Hetherington used a 2.4 liter four cylinder Ecotec engine as his test subject. Fitted with all-new valves and a clean cylinder head, he ran the engine on 87 octane gasoline for 100 hours, or an equivalent of 6,000 miles, at 2,000 rpm to build carbon deposits. The valve valves were removed, weighed and photographed. Each valve had visible carbon present.
The engine was reassembled, brought to operating temperature, then while running again at 2,000 rpm, Hetherington emptied a can of Sea Foam Spray through the throttle plate, using the provided Hook Guide to get the straw properly placed without pinching or misdirection.

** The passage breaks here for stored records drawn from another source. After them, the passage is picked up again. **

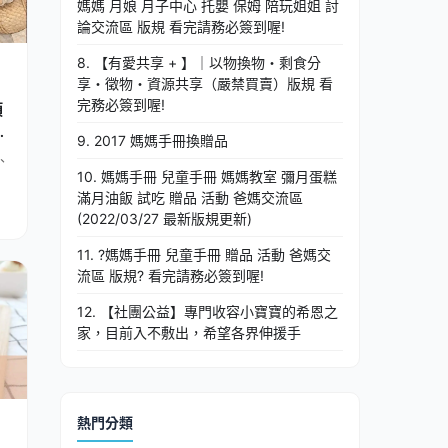
媽媽 月娘 月子中心 托嬰 保姆 陪玩姐姐 討
論交流區 版規 看完請務必簽到喔!
8. 【有愛共享 + 】｜以物換物・剩食分
享・徵物・資源共享（嚴禁買賣）版規 看
完務必簽到喔!
項
咳
9. 2017 媽媽手冊換贈品
、
10. 媽媽手冊 兒童手冊 媽媽教室 彌月蛋糕
滿月油飯 試吃 贈品 活動 爸媽交流區
(2022/03/27 最新版規更新)
11. ?媽媽手冊 兒童手冊 贈品 活動 爸媽交
流區 版規? 看完請務必簽到喔!
12. 【社團公益】專門收容小寶寶的希恩之
家，目前入不敷出，希望各界伸援手
熱門分類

Once the can was empty, the engine was shut down to hot soak for five minutes, then restarted and run at a variety of loads to simulate a five-minute test drive. The head was then removed and the valves inspected, weighed and photographed again.
The findings: a carbon deposit reduction of up to 95 percent, enough to turn a skeptical technician into a true believer. An additional Sea Foam Spray treatment could safely cut the deposits even further – the company recommends as many treatments as needed.
“This is really consumer friendly and it’s easy to do,” Hetherington said. “By using the Sea Foam product, I’ll tell you this, techs can fix this problem correctly the first time.”